Some punctuation can be left to individual tastes, such as the Oxford comma. (I may discuss this little beauty in another post because it is used less and less often these days and I am a passionate believer that it could quite easily save us from destruction and the onset of a new Dark Age.)

We’re not blessed with a huge range of punctuation marks but each has a specific function and a major part of that function is to enhance the meaning of what we are trying to say. When I abuse or misuse a punctuation mark, I am simply undermining the power of my own words.

So what part does the colon play in supporting the power of words? The strength of the colon is as a signal. When you see a colon, you know that what follows explains or builds on what has just been said. Look at the following sentences.

I’ve never been happier. I love you.
I’ve never been happier: I love you.

In the first example, it is hard to know exactly how the statements are connected. We may guess but can never be sure. Do I love you because I’m happy?

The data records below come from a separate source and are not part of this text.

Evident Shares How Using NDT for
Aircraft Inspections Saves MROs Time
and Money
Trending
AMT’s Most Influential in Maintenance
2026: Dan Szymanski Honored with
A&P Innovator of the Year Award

Do I love you because you’re sitting beside me and I’ve just watched Scotland finally win an important football match after many years? The second example, however, leaves us in no doubt. I am happy because I love you.

When we reach a colon at the end of a statement, it should come as a relief: it is a promise that the writer will provide us with some information – free of charge – that reinforces what we have just read. This liberates us from the struggle inherent in ambiguity.

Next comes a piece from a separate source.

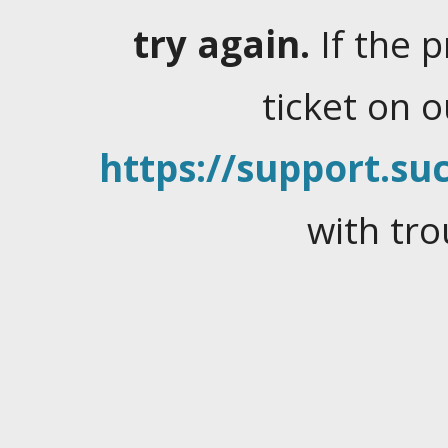
try again.
If the 
ticket on 
https://support.suc
with tro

The colon can also be used to introduce a list, of course, but that seems to me to be merely an extension of its first and primary use. After all, the components of a list are simply elaborations of the subject of the list.

And what of the semi-colon?

Where the colon acts as a sort of question and answer session all on its own, the semi-colon provides two sides of the same story. The semi-colon gives us a rounded view of a situation or thought. Here is a perfect example from James Joyce in the short story ‘Eveline’ from Dubliners: (see that colon?)

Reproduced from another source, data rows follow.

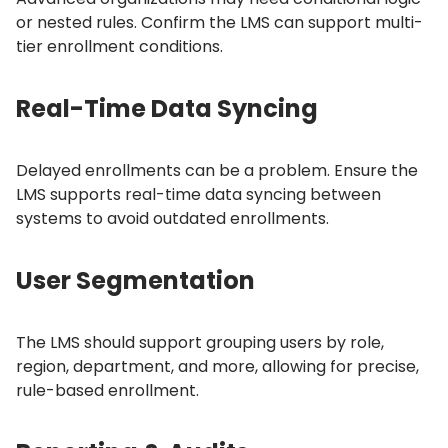
or nested rules.
Confirm the LMS can support multi-
tier enrollment conditions.
Real-Time Data Syncing
Delayed enrollments can be a problem.
Ensure the
LMS supports real-time data syncing between
systems to avoid outdated enrollments.
User Segmentation
The LMS should support grouping users by role,
region, department, and more, allowing for precise,
rule-based enrollment.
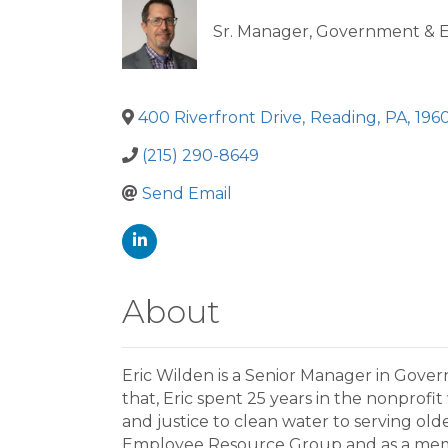
Sr. Manager, Government & Ex
400 Riverfront Drive
,
Reading
,
PA
,
196
(215) 290-8649
Send Email
About
Eric Wilden is a Senior Manager in Gover
that, Eric spent 25 years in the nonprofi
and justice to clean water to serving old
Employee Resource Group and as a member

The man out of the last house passed on his way home; she heard his footsteps clacking along the concrete pavement and afterwards crunching on the cinder path before the new red houses.

Yes, the two statements could have been separated by a full stop. But the use of the semi-colon invites us to engage with the image as a single entity. The footsteps and the man passing are inextricably linked in the mind of the woman listening. The semi-colon invites us into the moment.

Like the colon, the semi-colon also plays a role in lists. You can use it to separate items in a long list (especially when some list items already include commas) or where the list is compressed into a single sentence. Here’s an example:

James Joyce is famous for four books: Dubliners, a set of short stories set in late 19th century Dublin; A Portrait of the Artist as a Young Man, a novel about the childhood and youth of an Irish writer; Ulysses, a novel about one day in the life of a Dublin man; and Finnegans Wake, a long novel about the history of mankind written in a unique form of English.

There’s another little secret about using colons and semi-colons: they make your writing look smarter. If you stick with commas and full stops, nobody will mind too much. Your prose may feel a little leaden and the rhythm may get a little stodgy but nobody’s going to mock. Slip in a colon or two – judiciously, of course – and an occasional semi-colon and your audience will immediately think of you as someone who knows how to write. And that may be the difference between being taken seriously and being ignored.

To end, here is the wonderful Victor Borge discussing his idea for spoken punctuation. Well, it was Victor Borge discussing phonetic punctuation but something called Questar Entertainment has deemed a video of Victor Borge educating us on phonetic punctuation to infringe copyright. I hope Questar Entertainment get a lot of pleasure out of keeping it to themselves. I have removed the link to the video. Please feel free to search high and low for Victor Borge and uncover many wonderfully funny moments.